Cities have an ambient signal. Not a loud one — but a persistent, low-level broadcast about what’s normal, what’s valued, and what level of ambition is expected. You absorb it without noticing, and it shapes your thinking in ways you don’t consciously trace back to the source.

In a slow city, building something from nothing feels unusual. Ambition needs to justify itself. In a fast city, the same ambition is the baseline. The city’s signal is simply: people here build things — what are you building?

The Compound Effect of Environment on Ambition

This isn’t metaphorical. The level of what you believe is achievable is calibrated by what you see people around you achieving. A city where most people are playing it safe sends a persistent signal that playing it safe is reasonable. A city where people are building global companies from laptops in a café sends the opposite signal.

San Francisco’s default mental model is scale and product. You hear it in casual conversations at coffee shops. You see it in who’s sitting next to you in a park on a Tuesday afternoon.
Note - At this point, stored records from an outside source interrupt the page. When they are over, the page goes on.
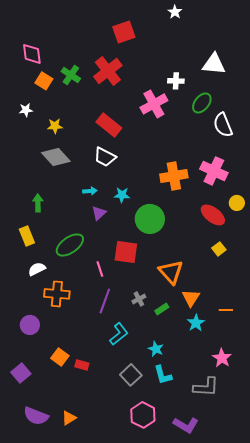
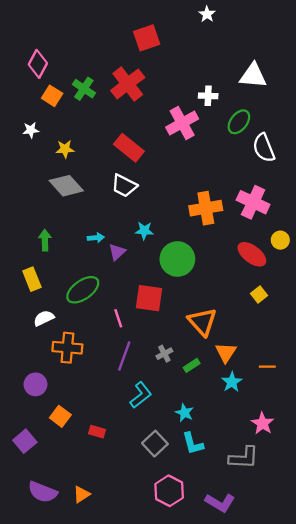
pink diamond: (32, 54) -> (38, 64), turned 35
cyan arrow: (90, 191) -> (96, 238), moved
orange square: (60, 357) -> (60, 416), moved

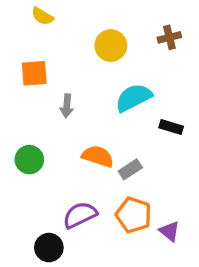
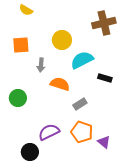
brown cross: (169, 37) -> (104, 23), size x1.6
yellow circle: (111, 46) -> (62, 40), moved
orange semicircle: (98, 156) -> (60, 84), moved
The city is constantly modeling a reality where building something big is a viable and normal thing to do.

Shrinking Your Environment

Olivier Coliving creates the same ambient signal on a smaller, more concentrated scale. You live around people who are in the actual process of building — not talking about it, not planning to, but doing it daily. That proximity is its own form of calibration.

You don’t have to work hard to stay exposed to the right signal. The house provides it as a baseline. Your thinking rises to match the environment without you having to force it.

Choose your city deliberately. Choose your immediate environment even more deliberately. Both are shaping what you think is possible, every day, whether you’re paying attention or not.